Two molecular forms of prolactin (PRL). glycosylated and non-glycosylated, were isolated from pituitary glands of two reptiles, alligator and crocodile. The reptilian PRLs were extracted under alkaline conditions from the precipitate obtained after pituitaries were first extracted with 0.25 m sucrose, 1 mM NH₄HCO₃, pH 6.3. Purification was performed by ion exchange chromatography on DE-52, gel filtration on Sephadex G-75 superfine, and reversed phase high performance liquid chromatography. Two forms of both alligator and crocodile PRL, designated PRLI and PRLII, with molecular weights of 26000 and 24000 were isolated. Alligator and crocodile PRLI and PRLII were stained specifically in immunoblots with anti-sea turtle PRL and anti-ostrich PRL. Sequence analysis revealed that both forms of alligator and crocodile PRLs consisted of 199 amino acid residues with a glycosylation consensus sequence (Asn-Ala-Ser) at position 60 in alligator and crocodile PRLs with a molecular weight of 26000 (PRLI).

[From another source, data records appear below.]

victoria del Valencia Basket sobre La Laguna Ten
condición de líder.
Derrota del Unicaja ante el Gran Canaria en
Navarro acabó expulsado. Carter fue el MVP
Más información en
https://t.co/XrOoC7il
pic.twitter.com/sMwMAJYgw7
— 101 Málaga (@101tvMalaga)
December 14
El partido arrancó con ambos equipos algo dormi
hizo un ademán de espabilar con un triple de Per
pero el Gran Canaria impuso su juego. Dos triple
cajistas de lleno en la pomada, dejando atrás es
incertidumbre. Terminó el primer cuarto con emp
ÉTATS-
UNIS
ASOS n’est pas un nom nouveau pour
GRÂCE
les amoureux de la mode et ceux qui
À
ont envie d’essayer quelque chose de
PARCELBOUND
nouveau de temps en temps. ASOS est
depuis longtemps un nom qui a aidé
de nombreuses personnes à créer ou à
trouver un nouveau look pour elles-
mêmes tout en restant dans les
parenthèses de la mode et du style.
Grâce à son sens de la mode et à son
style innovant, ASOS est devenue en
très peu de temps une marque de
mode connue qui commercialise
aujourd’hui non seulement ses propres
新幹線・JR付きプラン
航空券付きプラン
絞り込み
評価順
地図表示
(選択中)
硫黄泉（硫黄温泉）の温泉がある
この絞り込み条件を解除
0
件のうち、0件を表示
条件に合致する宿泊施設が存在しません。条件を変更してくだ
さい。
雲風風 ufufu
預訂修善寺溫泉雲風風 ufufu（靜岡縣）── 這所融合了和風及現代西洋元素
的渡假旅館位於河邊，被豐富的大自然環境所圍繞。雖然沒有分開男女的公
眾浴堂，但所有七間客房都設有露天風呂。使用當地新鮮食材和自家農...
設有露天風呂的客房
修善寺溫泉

In contrast, Thr was substituted for Asn at position 60 in the PRLs with a molecular weight of 24000 (PRLII). The sequences of alligator PRLs differed from crocodile PRLs only in position 134: Val for alligator PRLs and He for crocodile PRLs. There is a high degree of structural conservation between the reptilian PRLs isolated in this study and avian PRL; each showed 92% sequence identity with chicken PRL and 89% with turkey PRL.